Here is an idea from our outpost of tyranny. If, as the argument goes, what's left of the Western Civilization faces such urgent existential threat that truly necessitate myriad sustained, massive military expeditions in lands so far away plus unprecedented social engineering schemes in alien cultures, why not enlist millions of citizens to help counter the threat at home as part timers and then give them all health insurance charged to the Homeland Security accounts.

Beats all the effort to pass a constitutional amendment to protect the "sanctity of marriage," which, as some claim, might in due time translate into the "evangelical prayers for a healthier nation that requires no medical treatment for the uninsured."

That's what is being done here, you see. The civil defense volunteers are to be fully covered by the social security services. Details to be worked out.

Always symmetry in enmity.

The part about Egypt leading the charge brigade and the Saudis allowing more breathing room for citizens, I thought, shrewd repositioning. I have never been one to critique the Bush team for the hypocrisy exhibited in their approach to freedom with all the free passes and all allocated to the dumb tyrants.

It is important, I think, to uphold the values themselves however inadequate the actual policies are in their implementation or however, for that matter, inconsistent.

I do hope though that at some point the speechwriters could sit down and evaluate the fiddle faddle about Iraq and Afghanistan inspiring us in Tehran and Damascus.

Seriously when you think about it, if the experience of South East Asia, Europe, Eastern Europe, America, Latin America, South America, etc., haven't resulted in consequential changes, what makes anyone think that the blood drenched experiences of our neighbors would have an impact?

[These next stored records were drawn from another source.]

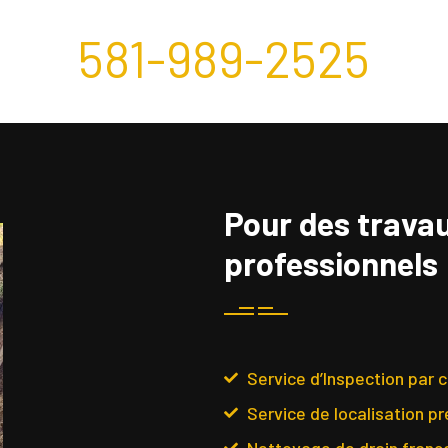
581-989-2525
Pour des travau
professionnels
Service d’Inspection par 
Service de localisation pr
Nettoyage de drain frança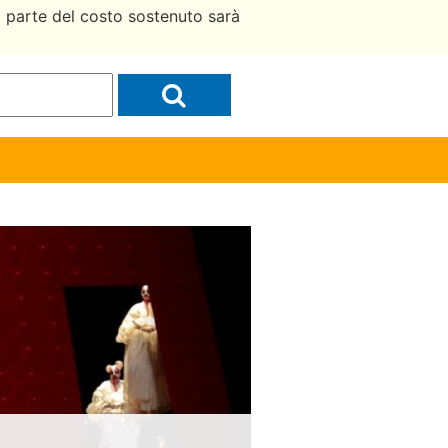
a parte del costo sostenuto sarà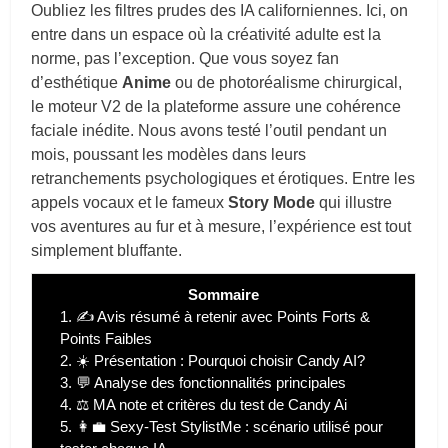
Oubliez les filtres prudes des IA californiennes. Ici, on
entre dans un espace où la créativité adulte est la
norme, pas l’exception. Que vous soyez fan
d’esthétique
Anime
ou de photoréalisme chirurgical,
le moteur V2 de la plateforme assure une cohérence
faciale inédite. Nous avons testé l’outil pendant un
mois, poussant les modèles dans leurs
retranchements psychologiques et érotiques. Entre les
appels vocaux et le fameux
Story Mode
qui illustre
vos aventures au fur et à mesure, l’expérience est tout
simplement bluffante.
Sommaire
1.
✍️ Avis résumé à retenir avec Points Forts &
Points Faibles
2.
☀️ Présentation : Pourquoi choisir Candy AI?
3.
💬 Analyse des fonctionnalités principales
4.
⚖️ MA note et critères du test de Candy Ai
5.
👩‍💼 Sexy-Test StylistMe : scénario utilisé pour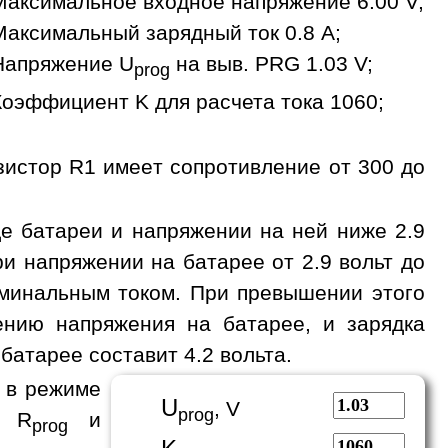
Максимальное входное напряжение 6.00 V;
Максимальный зарядный ток 0.8 A;
Напряжение U
на выв. PRG 1.03 V;
prog
Коэффициент K для расчета тока 1060;
зистор R1 имеет сопротивление от 300 до
де батареи и напряжении на ней ниже 2.9
и напряжении на батарее от 2.9 вольт до
номинальным током. При превышении этого
ению напряжения на батарее, и зарядка
батарее составит 4.2 вольта.
 в режиме
U
, V
prog
а R
и
prog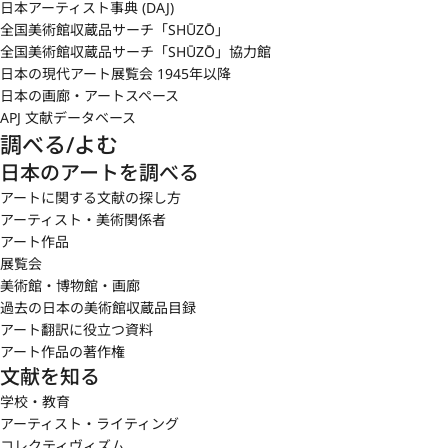
日本アーティスト事典 (DAJ)
全国美術館収蔵品サーチ「SHŪZŌ」
全国美術館収蔵品サーチ「SHŪZŌ」協力館
日本の現代アート展覧会 1945年以降
日本の画廊・アートスペース
APJ 文献データベース
調べる/よむ
日本のアートを調べる
アートに関する文献の探し方
アーティスト・美術関係者
アート作品
展覧会
美術館・博物館・画廊
過去の日本の美術館収蔵品目録
アート翻訳に役立つ資料
アート作品の著作権
文献を知る
学校・教育
アーティスト・ライティング
コレクティヴィズム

Or should we understand the following message implied: "they" are nothing like
"us" let's give them something "they" can wrap their minds around. Since obviously "we" are simply too especially exceptional to grasp! (the Jocular Cheese argument)

The ultimate question for me, the real puzzle of the Mesopotamian Expedition, remains what goes on in the "home front."

Why, why, why, I have repeatedly asked myself for three years now, are Americans not being asked to alter their routine if this threat is deemed so exigent? Why aren't Americans asked to participate in forms more engaged than offering their unswerving loyalty to what the President and his team decide to say or do on any given day?
Why only insist on transforming citizens into simple cheerleaders for the executive branch while the brunt of the sacrifices fall on the men and women in uniform along with those unfortunate souls in any presidentially anointed enemy state?

Aren't we all, supposedly, in this together?

From the very beginning, the pitch has been: this threat is so serious that it requires suspending most of the traditional checks and balances on the presidential powers, suspending the domestic civil liberties to an unprecedented degree; establishing secret mobile gulags and torturing shamelessly, demanding preposterous sacrifices from the part time soldiers of the Guards unit; and naturally, tolerating all the murder, mayhem, pain and sufferings expected from the wretchedly oppressed and yet, the majority of the U.S. citizens are expected to simply go on with their lives driving gas guzzlers to the nearest mall and shopping till they drop or else the " terrorists will have won."

Just so long as no one gets on the way or asks annoying questions.

The reaction the Dutch affair elicited in America did much to clarify the issues for
me. The answer to the riddle appears not so much through Strauss as Carl Schmitt. Could you imagine pursuing such ambitiously grand geopolitical objectives without in someway taming the hair curling murderous impulses of the Jacksonian America?

Thus, I think Bush team inordinately prudent in ornamenting its rhetoric with melodramatic embellishments although few outside the U.S. appear persuaded. To do otherwise would run the risk of having the sort of clamor that might leave nothing worth designating a new American century.

And so the song and dance promises more drama. The Pax Americana vs. Pox Shi'iana next. The riddle: whether or not enough Iranians can be persuaded to kiss the posterior attached, via gut and midriff, to the hand that promises that penicillin of the innumerable side effects.